To this must be added a general lack of heating, common to all divisions, even in the coldest winter months: “Would you believe we had to sleep with gloves on, three layers of thermal underwear and four sweaters, and still feel icy cold?” one former inmate, who claims to still require medical attention as a result of his earlier incarceration, told this newspaper. “I understand prison is not meant to be fun and games, but at the same time you don’t expect to go there to get pneumonia and rheumatism.”
Mixed inmates Another complaint - by no means limited to Division Six, but arguably more keenly felt here than in other divisions – is a tendency to mix and match inmates convicted of vastly different crimes within the same general part of the facility.
”People convicted of defaulting on VAT, or of some petty crime, find themselves mixed up with hardened criminals serving life sentences for murder, extortion, and so on,” one inmate complained.
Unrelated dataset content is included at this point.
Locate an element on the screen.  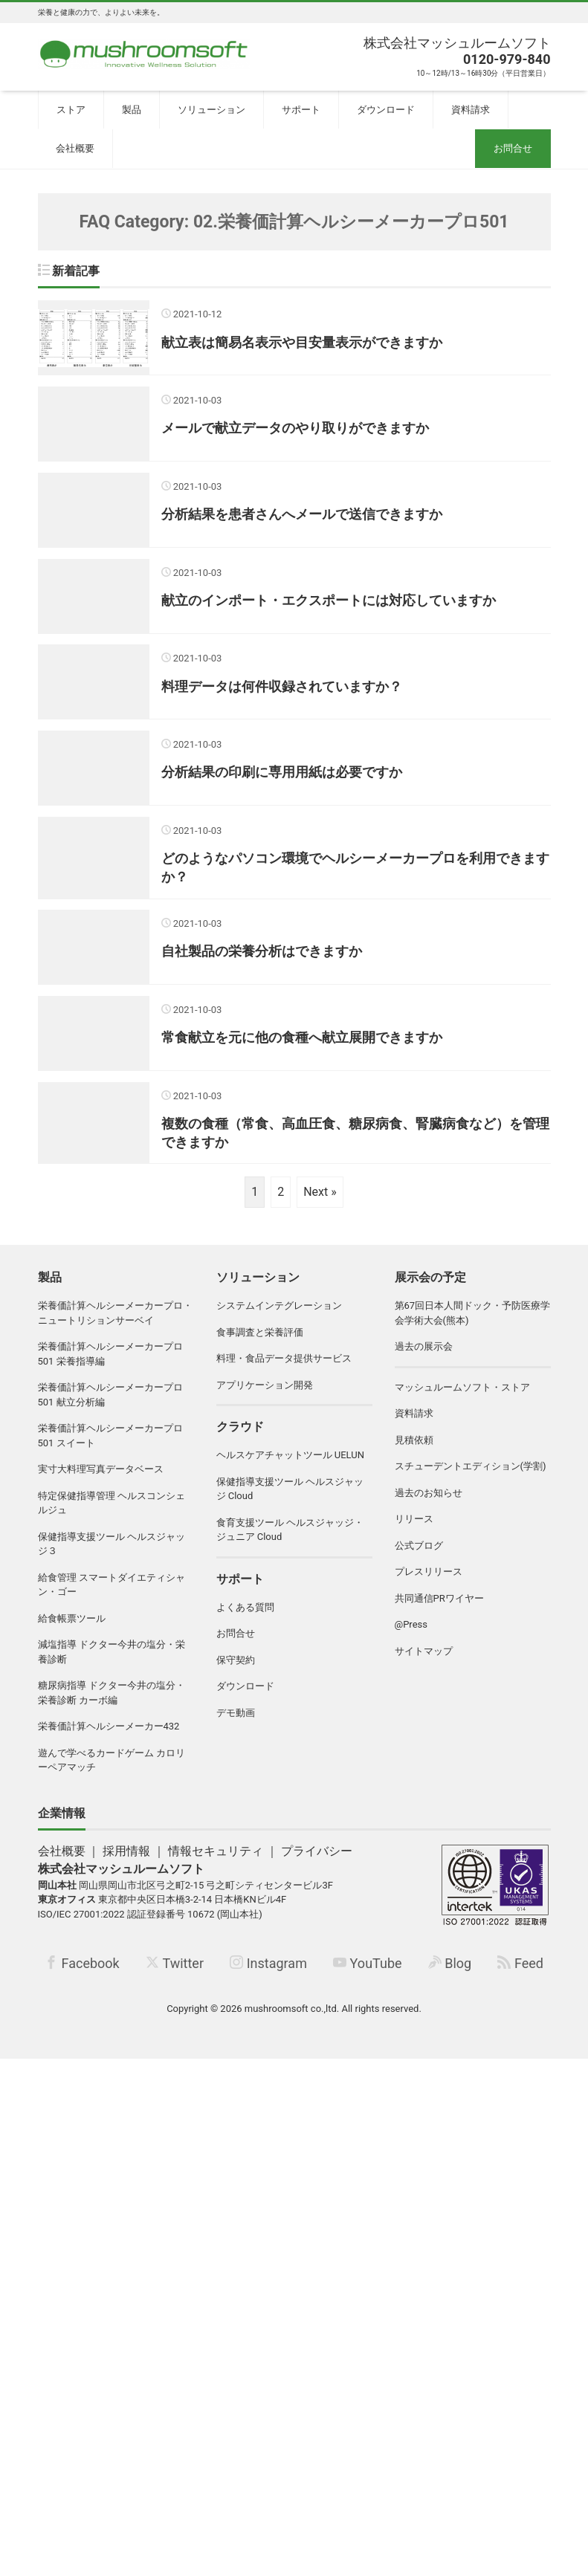 過去のお知らせ is located at coordinates (428, 1501).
“It’s like going to a University of Crime,” another said almost jokingly. “You go in with your ‘O-levels’ – maybe a petty theft here, or a case of fraud there – and come out with a diploma (‘lawrea’) in drug trafficking or armed robbery...”
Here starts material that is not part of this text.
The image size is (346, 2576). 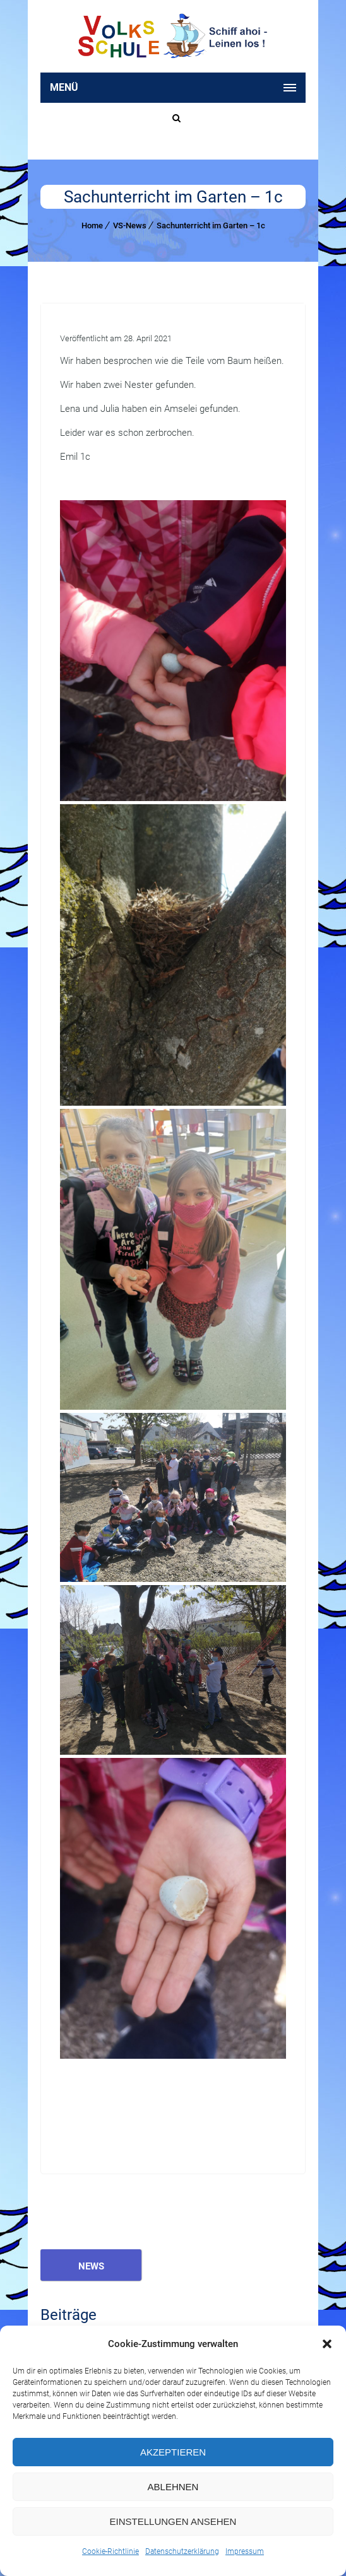 What do you see at coordinates (173, 2521) in the screenshot?
I see `Einstellungen ansehen` at bounding box center [173, 2521].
Apart from militating against any serious attempt to ‘reform’ prisoners, this system poses a clear and present danger to the more vulnerable inmates. And yet, it is a far cry from the systems employed by prisons in other countries, where clear distinctions are made between violent and non-violent criminals, among other categories.
“The first eight months are the worst for any prisoner in the world, but most especially for the non-violent inmates,” one prisoner, who has some experience doing time overseas, told MaltaToday. “This is why in most prisons in the world, care is taken to keep these different categories apart.”
One simple system to achieve this aim is that employed in the UK, where prisons are divided into four categories:
Category A prisoners are those whose escape would be highly dangerous to the public or national security;
Category B prisoners are those who do not require maximum security, but for whom escape needs to be made very difficult;
Category C prisoners are those who cannot be trusted in open conditions but who are unlikely to try to escape;
Category D prisoners are those who can be reasonably trusted not to try to escape, and are given the privilege of an open prison.
Prisoners at ‘D Cat’ (as it is commonly known) prisons, are, subject to approval, given ROTL (Release On Temporary Licence) to work in the community or to go on ‘home leave’ once they have passed their FLED (Full Licence Eligibility Dates), which is usually a quarter of the way through the sentence.
A typical example of the latter category is ‘Spring Hill’ open prison in Buckinghamshire, UK. Despite its official status as a prison, there are no border walls and no cells; amenities are modern and functional (if not exactly luxury), with a strong emphasis on sports, and inmates are encouraged to pusrsue University courses in the evenings.
As one less fortunate inmate put it: “These things are considered normal in most civilised countries. Here, we still have a long way to go.”